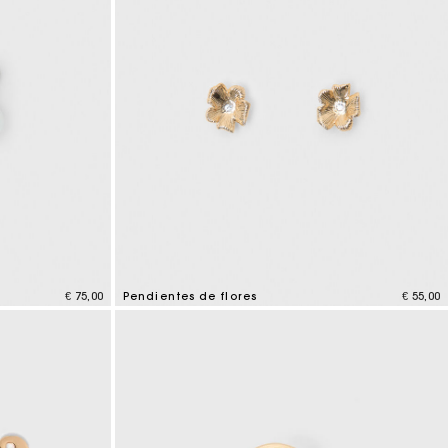
€ 75,00
Pendientes de flores
€ 55,00
4,6 out of 5 Customer Rating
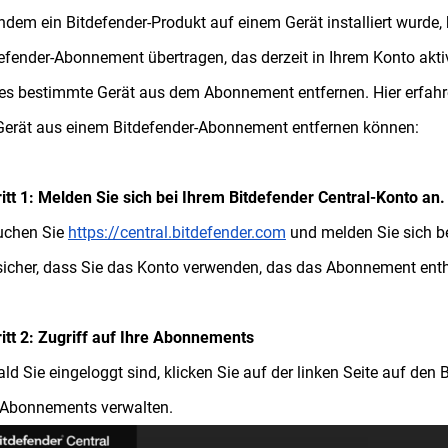
dem ein Bitdefender-Produkt auf einem Gerät installiert wurde,
efender-Abonnement übertragen, das derzeit in Ihrem Konto akti
es bestimmte Gerät aus dem Abonnement entfernen. Hier erfahre
Gerät aus einem Bitdefender-Abonnement entfernen können:
itt 1: Melden Sie sich bei Ihrem Bitdefender Central-Konto an.
uchen Sie
https://central.bitdefender.com
und melden Sie sich be
sicher, dass Sie das Konto verwenden, das das Abonnement enth
itt 2: Zugriff auf Ihre Abonnements
ld Sie eingeloggt sind, klicken Sie auf der linken Seite auf den 
 Abonnements verwalten.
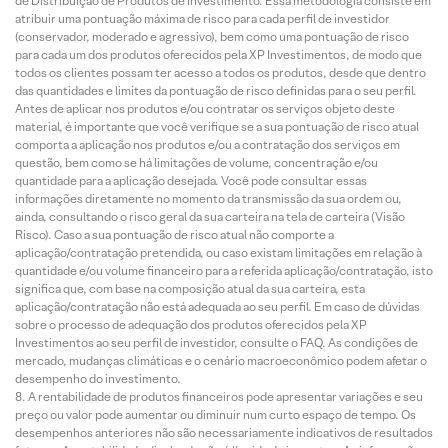
de Distribuição de Produtos de Investimento. Essa metodologia consiste em
atribuir uma pontuação máxima de risco para cada perfil de investidor
(conservador, moderado e agressivo), bem como uma pontuação de risco
para cada um dos produtos oferecidos pela XP Investimentos, de modo que
todos os clientes possam ter acesso a todos os produtos, desde que dentro
das quantidades e limites da pontuação de risco definidas para o seu perfil.
Antes de aplicar nos produtos e/ou contratar os serviços objeto deste
material, é importante que você verifique se a sua pontuação de risco atual
comporta a aplicação nos produtos e/ou a contratação dos serviços em
questão, bem como se há limitações de volume, concentração e/ou
quantidade para a aplicação desejada. Você pode consultar essas
informações diretamente no momento da transmissão da sua ordem ou,
ainda, consultando o risco geral da sua carteira na tela de carteira (Visão
Risco). Caso a sua pontuação de risco atual não comporte a
aplicação/contratação pretendida, ou caso existam limitações em relação à
quantidade e/ou volume financeiro para a referida aplicação/contratação, isto
significa que, com base na composição atual da sua carteira, esta
aplicação/contratação não está adequada ao seu perfil. Em caso de dúvidas
sobre o processo de adequação dos produtos oferecidos pela XP
Investimentos ao seu perfil de investidor, consulte o FAQ. As condições de
mercado, mudanças climáticas e o cenário macroeconômico podem afetar o
desempenho do investimento.
A rentabilidade de produtos financeiros pode apresentar variações e seu
preço ou valor pode aumentar ou diminuir num curto espaço de tempo. Os
desempenhos anteriores não são necessariamente indicativos de resultados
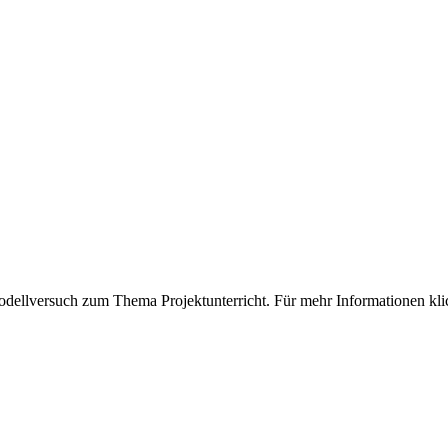
odellversuch zum Thema Projektunterricht. Für mehr Informationen kli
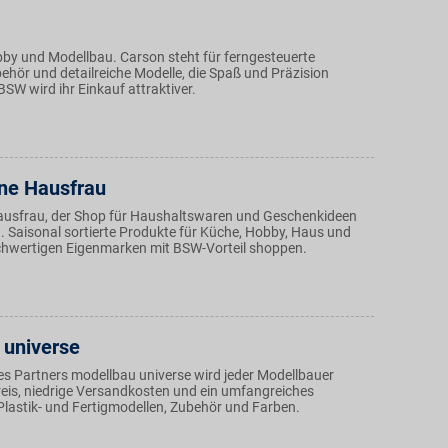
bby und Modellbau. Carson steht für ferngesteuerte
ehör und detailreiche Modelle, die Spaß und Präzision
BSW wird ihr Einkauf attraktiver.
ne Hausfrau
ausfrau, der Shop für Haushaltswaren und Geschenkideen
n. Saisonal sortierte Produkte für Küche, Hobby, Haus und
hwertigen Eigenmarken mit BSW-Vorteil shoppen.
 universe
es Partners modellbau universe wird jeder Modellbauer
Preis, niedrige Versandkosten und ein umfangreiches
Plastik- und Fertigmodellen, Zubehör und Farben.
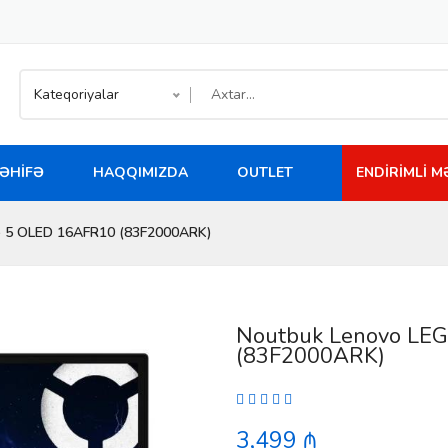
Kateqoriyalar
ƏHIFƏ
HAQQIMIZDA
OUTLET
ENDIRIMLI 
o 5 OLED 16AFR10 (83F2000ARK)
Noutbuk Lenovo LE
(83F2000ARK)
3,499 ₼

## Work request
May I have only the lines from the start of the data through the line containing "para cada um", both included, reproduced exactly and without the pictures?

## Solved problem
€ 75,00
Pendientes de flores
€ 55,00
4,6 out of 5 Customer Rating
dem ein Bitdefender-Produkt auf einem Gerät installiert wurde,
efender-Abonnement übertragen, das derzeit in Ihrem Konto akti
es bestimmte Gerät aus dem Abonnement entfernen. Hier erfahre
Gerät aus einem Bitdefender-Abonnement entfernen können:
itt 1: Melden Sie sich bei Ihrem Bitdefender Central-Konto an.
uchen Sie
https://central.bitdefender.com
und melden Sie sich be
sicher, dass Sie das Konto verwenden, das das Abonnement enth
itt 2: Zugriff auf Ihre Abonnements
ld Sie eingeloggt sind, klicken Sie auf der linken Seite auf den 
 Abonnements verwalten.
de Distribuição de Produtos de Investimento. Essa metodologia consiste em
atribuir uma pontuação máxima de risco para cada perfil de investidor
(conservador, moderado e agressivo), bem como uma pontuação de risco
para cada um dos produtos oferecidos pela XP Investimentos, de modo que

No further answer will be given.